In most schools, psychologists divide their time between multiple campuses, appearing at each school only once or twice weekly. If a public holiday, school trip or illness intervenes, their presence simply disappears.
Stelios Stylianidis, emeritus professor of Social Psychiatry at Panteion University, psychiatrist-psychoanalyst and honorary president of the Society for Regional Development and Mental Health (EPAPSY), has launched a series of research and intervention programs in Greece’s public schools.
Among them is the psychosocial intervention initiative “It’s up to youth,” funded by the Ministry of Health.
He describes the state’s interventions as “largely superficial.”
“What is needed,” he explains, “is a radical restructuring of the educational system toward strengthening students’ emotional and social skills, critical thinking, cooperation, empathy and responsibility.”
“What could be implemented immediately is the creation of interdisciplinary teams operating permanently on a pilot basis, with accountability and evaluation, which would later become organically integrated into school operations.”

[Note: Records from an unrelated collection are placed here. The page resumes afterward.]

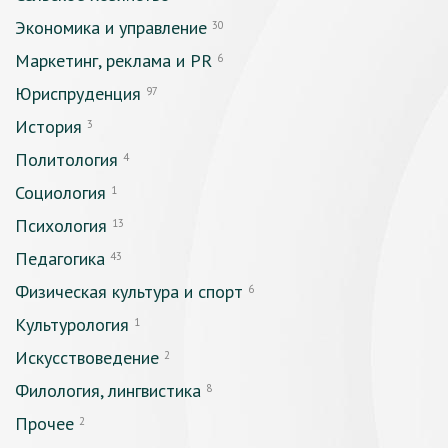
Экономика и управление
30
Маркетинг, реклама и PR
6
Юриспруденция
97
История
3
Политология
4
Социология
1
Психология
13
Педагогика
43
Физическая культура и спорт
6
Культурология
1
Искусствоведение
2
Филология, лингвистика
8
Прочее
2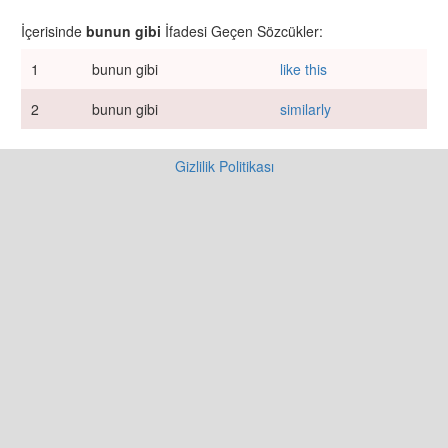
İçerisinde
bunun gibi
İfadesi Geçen Sözcükler:
1
bunun gibi
like this
2
bunun gibi
similarly
Gizlilik Politikası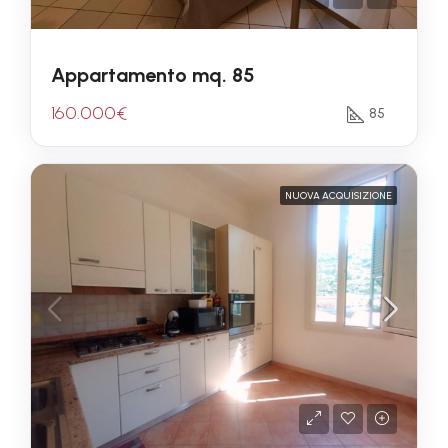
Appartamento mq. 85
160.000€
85
NUOVA ACQUISIZIONE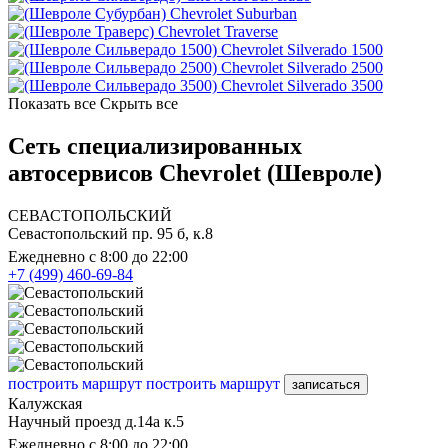
Chevrolet Suburban
Chevrolet Traverse
Chevrolet Silverado 1500
Chevrolet Silverado 2500
Chevrolet Silverado 3500
Показать все
Скрыть все
Сеть специализированных
автосервисов Chevrolet (Шевроле)
СЕВАСТОПОЛЬСКИЙ
Севастопольский пр. 95 б, к.8
Ежедневно с 8:00 до 22:00
+7 (499) 460-69-84
построить маршрут
построить маршрут
записаться
Калужская
Научный проезд д.14а к.5
Ежедневно с 8:00 до 22:00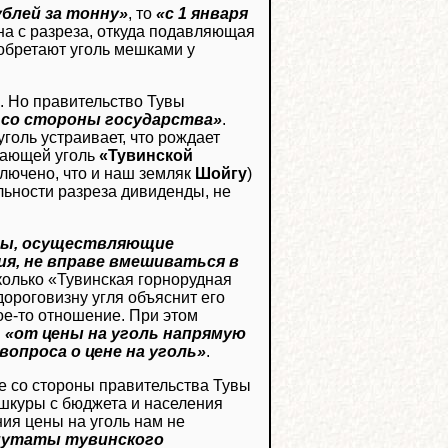
ублей за тонну»
, то
«с 1 января
ена с разреза, откуда подавляющая
иобретают уголь мешками у
и. Но правительство Тувы
я со стороны государства»
.
голь устраивает, что рождает
вающей уголь
«Тувинской
ключено, что и наш земляк
Шойгу
)
льности разреза дивиденды, не
ны, осуществляющие
ия, не вправе вмешиваться в
 сколько «Тувинская горнорудная
 дороговизну угля объяснит его
ое-то отношение. При этом
:
«от цены на уголь напрямую
вопроса о цене на уголь»
.
е со стороны правительства Тувы
 шкуры с бюджета и населения
ния цены на уголь нам не
путаты тувинского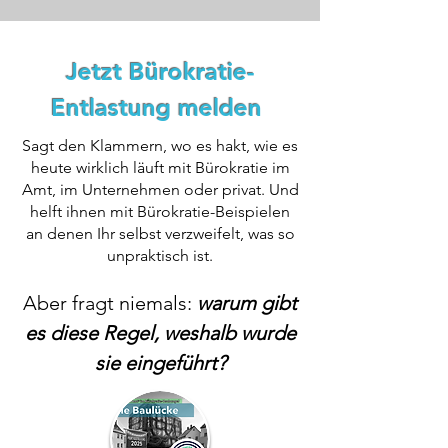
Jetzt
Bürokratie-
Entlastung melden
Sagt den Klammern, wo es hakt, wie
es
heute wirklich läuft mit Bürokratie im
Amt, im Unternehmen oder privat.
Und
helft ihnen mit Bürokratie-Beispielen
an denen Ihr selbst verzweifelt,
was so
unpraktisch ist.
Aber fragt niemals:
warum gibt
es diese Regel, weshalb wurde
sie eingeführt?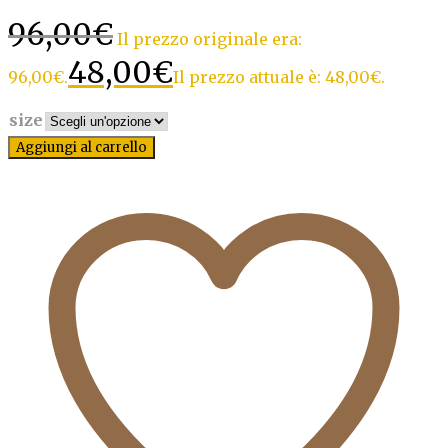
96,00
€
Il prezzo originale era:
48,00
€
96,00€.
Il prezzo attuale è: 48,00€.
size
Aggiungi al carrello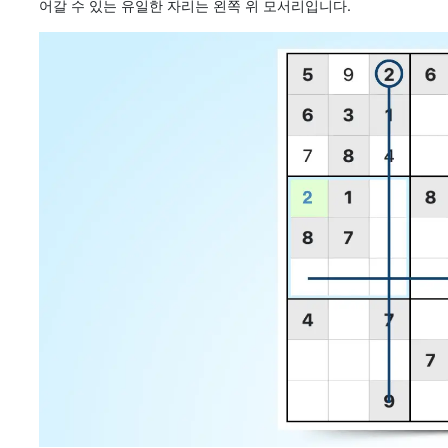
어갈 수 있는 유일한 자리는 왼쪽 위 모서리입니다.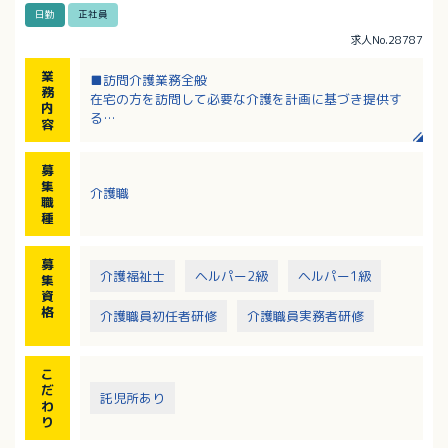
日勤
正社員
求人No.28787
業
■訪問介護業務全般
務
在宅の方を訪問して必要な介護を計画に基づき提供す
内
る
容
料理、買い物、掃除、食事・排泄介助など
・身体介助
募
・生活介助
集
介護職
・介護保険外サービス
職
種
募
介護福祉士
ヘルパー2級
ヘルパー1級
集
資
格
介護職員初任者研修
介護職員実務者研修
こ
だ
託児所あり
わ
り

And as school psychologists continue moving from campus to campus, rushing between classrooms, offices and “emergency incidents,” students will continue growing up with a strange kind of emptiness — one that makes no noise, yet exists in all those small moments no one ever has the time to truly hear.
Within that reality, the words of 17-year-old Nikolas no longer sound exaggerated, but simply like an honest description of the world he lives in:
“It’s like there’s no psychologist at my school.”